Даже показывают пальцем.

А у тебя нет возможности воскликнуть:

– Люди! Я не такой. Воспринимайте меня по-другому!

Да и если бы эти фразы были бы озвучены во всю прыть, они вряд ли заставили прохожих менее торопиться по своим делам.

А Горький, гуляя по Арзамасу, носит за пазухой удручение.

И оттого оно до ужаса томительно, что в это время в Москве, в Художественном театре, он у всех на устах.

Вернее, не столько он, сколько герои его пьес «Мещане» и «На дне».

Если честно, никогда не думал Алексей Максимович, что популярность плодит сцена.

До этого ему казалось, что будоражит его проза.

Такая приземленная, пахнущая не только настоем трав, но и кореньев.

А драматургия, можно сказать, легкий жанр.

Особенно подобное впечатление усиливает неожиданный мир актеров, порой искапризившихся раньше, чем выпадает им время очутиться на сцене.

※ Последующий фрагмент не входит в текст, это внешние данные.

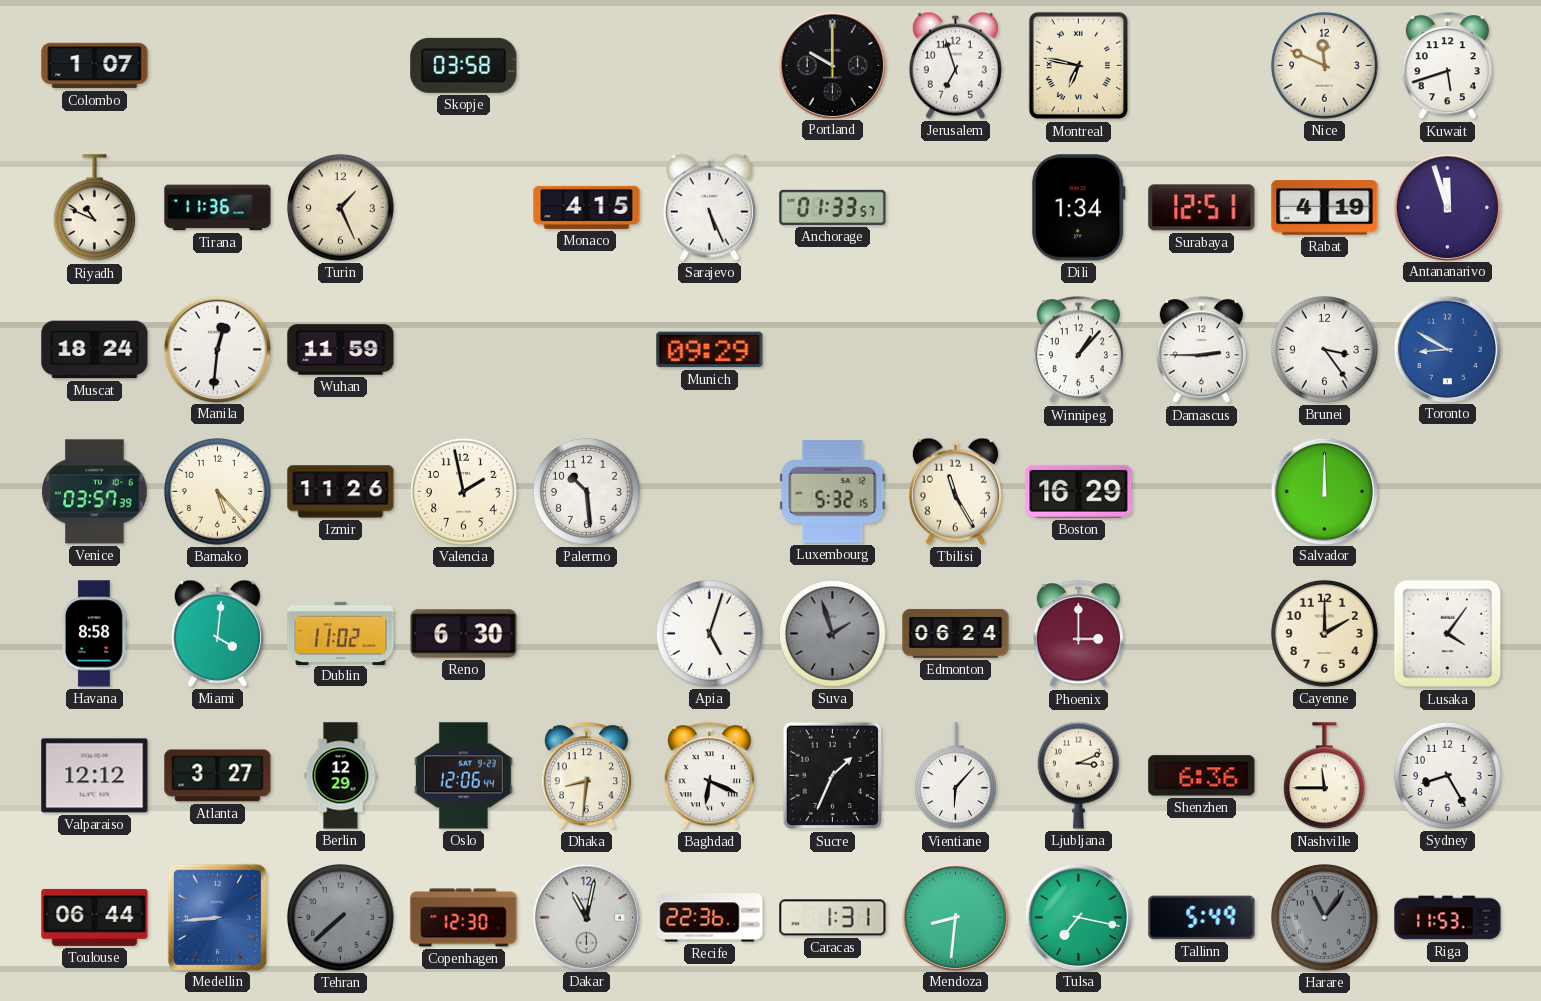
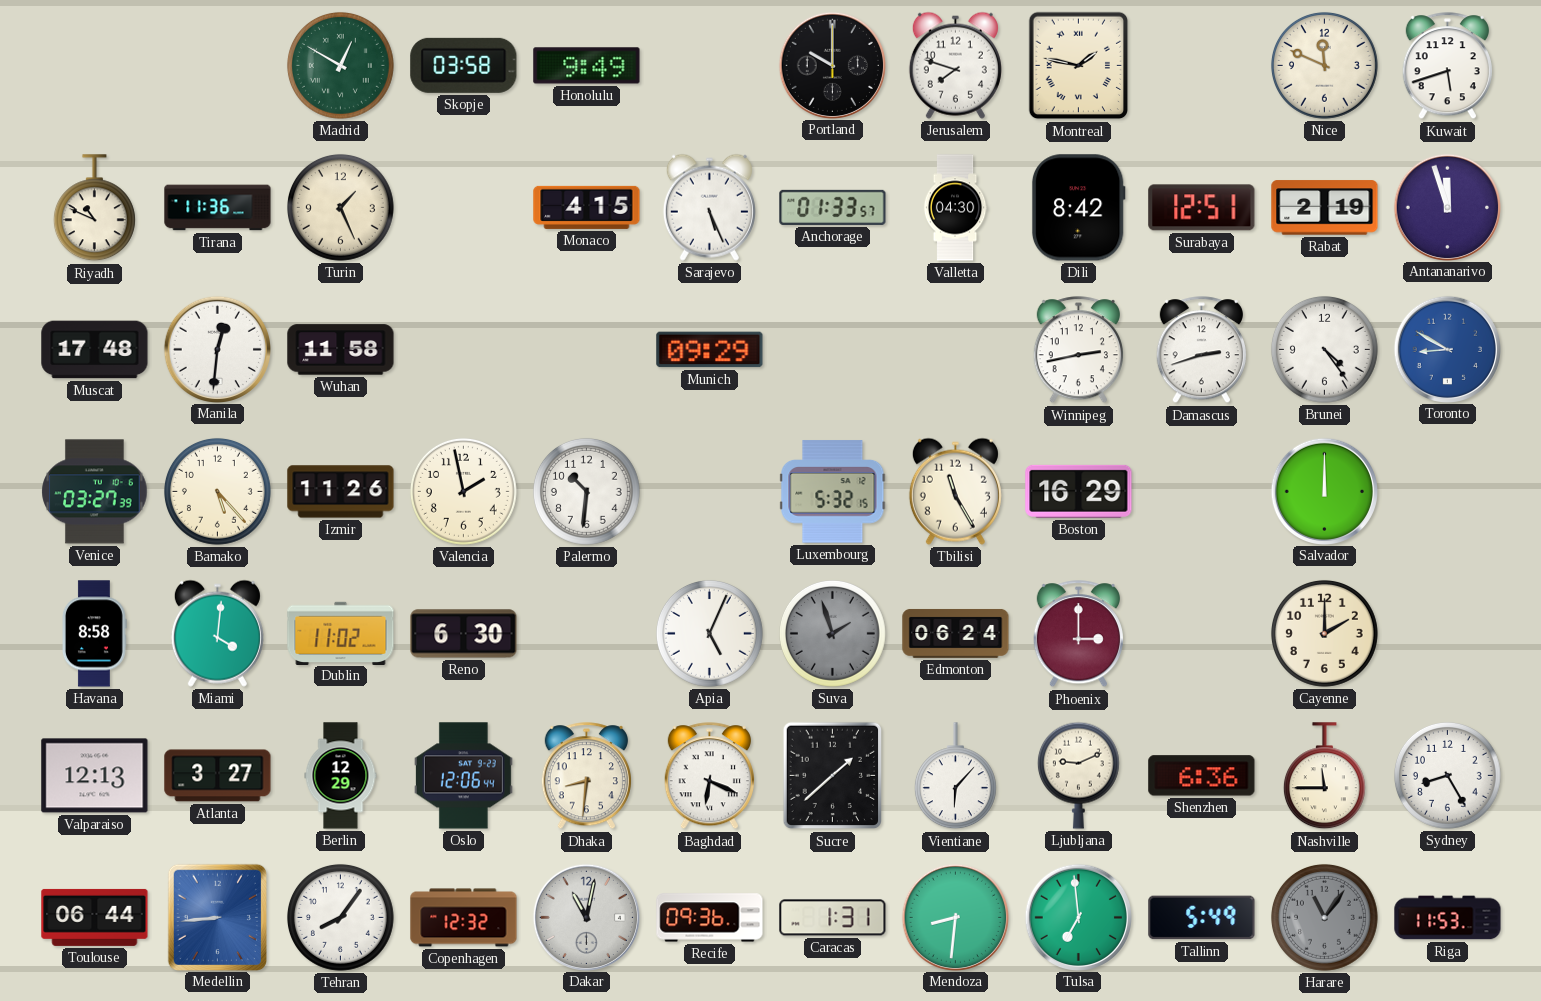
Colombo: 1:07 -> none
Madrid: none -> 12:50
Honolulu: none -> 9:49
Jerusalem: 6:57 -> 7:48
Montreal: 6:47 -> 1:47
Valletta: none -> 04:30
Dili: 1:34 -> 8:42
Rabat: 4:19 -> 2:19
Muscat: 18:24 -> 17:48
Wuhan: 11:59 -> 11:58
Winnipeg: 1:07 -> 2:43
Damascus: 2:45 -> 2:42
Brunei: 3:24 -> 4:24
Venice: 03:57 -> 03:27
Palermo: 10:29 -> 10:31
Apia: 5:03 -> 5:04
Lusaka: 4:06 -> none
Valparaiso: 12:12 -> 12:13
Sucre: 1:34 -> 1:38
Ljubljana: 3:11 -> 9:11
Tehran: 7:38 -> 8:06
Tehran dial: grey -> white
Copenhagen: 12:30 -> 12:32
Recife: 22:36 -> 09:36
Tulsa: 7:17 -> 6:59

Но драматургам некуда деваться.

Они своего рода заложники их сумасбродства, а потому и делают все возможное, чтобы казаться пораженными если не самой их игрой, то, на худой конец, индивидуальностью, которую они из себя представляют.

Проехал какой-то тарантас.

Беззастенчиво подмял щит со стихами.

И вдруг откуда-то взялась девочка-грязнушка.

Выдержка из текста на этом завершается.